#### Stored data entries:
----
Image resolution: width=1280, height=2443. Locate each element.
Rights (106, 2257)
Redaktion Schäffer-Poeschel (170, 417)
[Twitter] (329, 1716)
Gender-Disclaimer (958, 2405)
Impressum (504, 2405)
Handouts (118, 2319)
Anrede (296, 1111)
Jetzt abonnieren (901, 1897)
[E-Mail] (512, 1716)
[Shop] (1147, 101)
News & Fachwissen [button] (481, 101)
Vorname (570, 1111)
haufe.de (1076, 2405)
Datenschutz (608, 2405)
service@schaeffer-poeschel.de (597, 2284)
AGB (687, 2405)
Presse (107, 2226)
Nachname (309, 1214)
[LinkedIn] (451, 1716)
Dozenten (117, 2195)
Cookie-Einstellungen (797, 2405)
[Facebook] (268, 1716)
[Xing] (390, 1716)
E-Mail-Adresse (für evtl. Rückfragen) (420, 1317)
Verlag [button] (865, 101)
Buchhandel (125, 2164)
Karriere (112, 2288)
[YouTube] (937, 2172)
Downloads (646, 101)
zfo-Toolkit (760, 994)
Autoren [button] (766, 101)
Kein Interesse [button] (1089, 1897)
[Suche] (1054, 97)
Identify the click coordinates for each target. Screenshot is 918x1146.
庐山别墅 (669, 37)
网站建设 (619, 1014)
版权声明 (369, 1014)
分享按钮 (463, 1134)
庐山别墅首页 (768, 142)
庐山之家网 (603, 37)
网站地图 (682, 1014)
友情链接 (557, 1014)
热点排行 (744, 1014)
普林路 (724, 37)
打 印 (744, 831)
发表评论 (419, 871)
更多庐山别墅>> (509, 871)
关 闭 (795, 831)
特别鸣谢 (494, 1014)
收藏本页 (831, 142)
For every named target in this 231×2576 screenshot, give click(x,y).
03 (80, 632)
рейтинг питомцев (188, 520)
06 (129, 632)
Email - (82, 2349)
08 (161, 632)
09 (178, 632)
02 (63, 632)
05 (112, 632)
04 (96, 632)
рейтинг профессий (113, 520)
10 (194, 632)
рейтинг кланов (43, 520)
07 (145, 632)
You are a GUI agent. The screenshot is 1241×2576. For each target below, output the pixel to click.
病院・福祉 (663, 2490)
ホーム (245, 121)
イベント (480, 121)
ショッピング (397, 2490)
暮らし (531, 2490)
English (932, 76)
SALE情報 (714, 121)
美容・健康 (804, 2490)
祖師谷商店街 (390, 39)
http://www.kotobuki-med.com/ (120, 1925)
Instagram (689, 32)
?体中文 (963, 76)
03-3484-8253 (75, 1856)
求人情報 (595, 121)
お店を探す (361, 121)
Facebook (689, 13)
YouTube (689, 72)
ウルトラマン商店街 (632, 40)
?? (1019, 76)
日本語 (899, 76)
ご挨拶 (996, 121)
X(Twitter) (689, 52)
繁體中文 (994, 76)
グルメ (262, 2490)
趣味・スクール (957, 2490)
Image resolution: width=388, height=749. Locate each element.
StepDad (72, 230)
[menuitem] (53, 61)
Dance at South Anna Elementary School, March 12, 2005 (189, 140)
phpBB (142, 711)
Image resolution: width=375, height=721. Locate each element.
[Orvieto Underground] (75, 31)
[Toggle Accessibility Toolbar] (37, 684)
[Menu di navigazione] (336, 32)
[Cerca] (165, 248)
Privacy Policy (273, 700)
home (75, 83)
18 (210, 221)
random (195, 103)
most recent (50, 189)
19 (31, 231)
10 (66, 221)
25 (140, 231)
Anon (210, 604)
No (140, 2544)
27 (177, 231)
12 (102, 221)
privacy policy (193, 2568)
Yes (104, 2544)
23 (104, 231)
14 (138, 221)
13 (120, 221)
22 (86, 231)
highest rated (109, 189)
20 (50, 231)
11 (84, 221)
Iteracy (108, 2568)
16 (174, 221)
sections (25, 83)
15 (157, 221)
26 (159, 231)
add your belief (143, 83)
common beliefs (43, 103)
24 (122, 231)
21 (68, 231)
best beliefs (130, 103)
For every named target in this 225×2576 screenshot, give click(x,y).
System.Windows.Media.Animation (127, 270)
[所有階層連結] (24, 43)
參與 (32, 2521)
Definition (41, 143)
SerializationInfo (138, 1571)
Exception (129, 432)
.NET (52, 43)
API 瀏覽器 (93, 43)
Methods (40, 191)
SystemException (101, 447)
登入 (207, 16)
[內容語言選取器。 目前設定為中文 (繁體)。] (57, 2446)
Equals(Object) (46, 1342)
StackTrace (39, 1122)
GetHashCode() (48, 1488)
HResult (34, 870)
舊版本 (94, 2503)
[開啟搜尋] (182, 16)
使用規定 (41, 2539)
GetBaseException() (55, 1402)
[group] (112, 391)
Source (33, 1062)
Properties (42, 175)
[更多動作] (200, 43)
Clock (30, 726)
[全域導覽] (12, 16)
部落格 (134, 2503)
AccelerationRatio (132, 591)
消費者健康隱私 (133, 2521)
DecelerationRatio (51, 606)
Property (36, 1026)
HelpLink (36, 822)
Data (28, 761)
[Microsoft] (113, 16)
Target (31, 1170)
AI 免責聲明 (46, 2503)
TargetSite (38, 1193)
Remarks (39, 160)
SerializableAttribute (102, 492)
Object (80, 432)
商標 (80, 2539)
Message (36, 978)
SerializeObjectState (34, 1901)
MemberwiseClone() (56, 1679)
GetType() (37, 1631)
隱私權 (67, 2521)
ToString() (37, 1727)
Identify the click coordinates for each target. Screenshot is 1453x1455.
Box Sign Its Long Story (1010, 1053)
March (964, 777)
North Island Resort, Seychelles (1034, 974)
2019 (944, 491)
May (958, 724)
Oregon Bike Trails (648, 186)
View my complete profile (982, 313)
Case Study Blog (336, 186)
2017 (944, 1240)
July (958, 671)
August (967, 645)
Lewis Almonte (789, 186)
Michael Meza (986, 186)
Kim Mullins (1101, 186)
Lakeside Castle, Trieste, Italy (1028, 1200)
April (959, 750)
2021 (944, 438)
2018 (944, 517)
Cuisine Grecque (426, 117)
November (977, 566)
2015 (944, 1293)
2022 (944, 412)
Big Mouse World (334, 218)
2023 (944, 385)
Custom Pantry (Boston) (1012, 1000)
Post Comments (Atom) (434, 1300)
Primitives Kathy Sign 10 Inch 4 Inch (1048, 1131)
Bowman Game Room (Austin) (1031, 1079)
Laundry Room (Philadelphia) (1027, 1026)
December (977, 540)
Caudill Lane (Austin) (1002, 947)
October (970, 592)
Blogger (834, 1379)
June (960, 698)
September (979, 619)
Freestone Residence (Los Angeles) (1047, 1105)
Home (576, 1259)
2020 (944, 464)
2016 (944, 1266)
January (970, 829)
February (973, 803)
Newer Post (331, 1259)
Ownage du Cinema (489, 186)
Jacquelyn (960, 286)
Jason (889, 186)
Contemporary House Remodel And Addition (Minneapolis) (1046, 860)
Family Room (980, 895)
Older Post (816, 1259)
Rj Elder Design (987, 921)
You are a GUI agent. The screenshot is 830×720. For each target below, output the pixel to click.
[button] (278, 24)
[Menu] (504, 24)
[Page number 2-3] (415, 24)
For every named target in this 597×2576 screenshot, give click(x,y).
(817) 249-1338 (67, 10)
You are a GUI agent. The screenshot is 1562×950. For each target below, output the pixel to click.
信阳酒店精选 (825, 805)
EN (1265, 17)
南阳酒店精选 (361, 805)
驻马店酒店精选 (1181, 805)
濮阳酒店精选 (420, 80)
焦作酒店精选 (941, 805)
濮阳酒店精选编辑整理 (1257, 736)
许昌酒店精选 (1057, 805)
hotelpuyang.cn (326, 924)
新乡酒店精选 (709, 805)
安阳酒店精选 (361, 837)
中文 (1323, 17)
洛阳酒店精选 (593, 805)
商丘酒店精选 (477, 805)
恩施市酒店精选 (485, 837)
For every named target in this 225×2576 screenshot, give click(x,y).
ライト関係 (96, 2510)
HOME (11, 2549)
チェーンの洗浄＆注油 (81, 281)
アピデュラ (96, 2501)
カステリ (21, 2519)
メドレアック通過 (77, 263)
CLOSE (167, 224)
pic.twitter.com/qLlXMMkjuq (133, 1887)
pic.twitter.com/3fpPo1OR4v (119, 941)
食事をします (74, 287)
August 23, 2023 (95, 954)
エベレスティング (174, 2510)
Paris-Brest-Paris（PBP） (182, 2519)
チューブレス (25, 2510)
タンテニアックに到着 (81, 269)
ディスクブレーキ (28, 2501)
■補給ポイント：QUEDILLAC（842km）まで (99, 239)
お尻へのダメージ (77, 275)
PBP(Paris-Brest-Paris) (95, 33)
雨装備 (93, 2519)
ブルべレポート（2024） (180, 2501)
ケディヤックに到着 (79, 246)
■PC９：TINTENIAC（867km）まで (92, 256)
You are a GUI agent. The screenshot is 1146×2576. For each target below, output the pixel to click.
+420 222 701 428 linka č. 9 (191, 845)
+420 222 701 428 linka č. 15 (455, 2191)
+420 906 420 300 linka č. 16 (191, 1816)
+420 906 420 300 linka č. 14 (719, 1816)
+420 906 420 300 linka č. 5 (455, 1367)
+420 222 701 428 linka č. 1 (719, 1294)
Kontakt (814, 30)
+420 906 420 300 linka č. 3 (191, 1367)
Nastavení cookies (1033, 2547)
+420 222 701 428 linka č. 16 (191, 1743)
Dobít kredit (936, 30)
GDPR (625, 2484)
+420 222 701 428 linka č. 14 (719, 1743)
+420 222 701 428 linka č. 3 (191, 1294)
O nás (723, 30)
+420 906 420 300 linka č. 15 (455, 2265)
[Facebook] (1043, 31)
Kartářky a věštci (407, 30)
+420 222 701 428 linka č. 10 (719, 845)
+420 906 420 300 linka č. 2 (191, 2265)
----
#### About this task:
Look above for the line with "Source (33, 1062)" and the line with "February (973, 803)". Write out those two lines and all the lines between them, exactly, and no others.

#### Finished task:
Source (33, 1062)
Properties (42, 175)
[更多動作] (200, 43)
Clock (30, 726)
[全域導覽] (12, 16)
部落格 (134, 2503)
AccelerationRatio (132, 591)
消費者健康隱私 (133, 2521)
DecelerationRatio (51, 606)
Property (36, 1026)
HelpLink (36, 822)
Data (28, 761)
[Microsoft] (113, 16)
Target (31, 1170)
AI 免責聲明 (46, 2503)
TargetSite (38, 1193)
Remarks (39, 160)
SerializableAttribute (102, 492)
Object (80, 432)
商標 (80, 2539)
Message (36, 978)
SerializeObjectState (34, 1901)
MemberwiseClone() (56, 1679)
GetType() (37, 1631)
隱私權 (67, 2521)
ToString() (37, 1727)
Identify the click coordinates for each target. Screenshot is 1453x1455.
Box Sign Its Long Story (1010, 1053)
March (964, 777)
North Island Resort, Seychelles (1034, 974)
2019 (944, 491)
May (958, 724)
Oregon Bike Trails (648, 186)
View my complete profile (982, 313)
Case Study Blog (336, 186)
2017 (944, 1240)
July (958, 671)
August (967, 645)
Lewis Almonte (789, 186)
Michael Meza (986, 186)
Kim Mullins (1101, 186)
Lakeside Castle, Trieste, Italy (1028, 1200)
April (959, 750)
2021 (944, 438)
2018 (944, 517)
Cuisine Grecque (426, 117)
November (977, 566)
2015 (944, 1293)
2022 (944, 412)
Big Mouse World (334, 218)
2023 (944, 385)
Custom Pantry (Boston) (1012, 1000)
Post Comments (Atom) (434, 1300)
Primitives Kathy Sign 10 Inch 4 Inch (1048, 1131)
Bowman Game Room (Austin) (1031, 1079)
Laundry Room (Philadelphia) (1027, 1026)
December (977, 540)
Caudill Lane (Austin) (1002, 947)
October (970, 592)
Blogger (834, 1379)
June (960, 698)
September (979, 619)
Freestone Residence (Los Angeles) (1047, 1105)
Home (576, 1259)
2020 (944, 464)
2016 (944, 1266)
January (970, 829)
February (973, 803)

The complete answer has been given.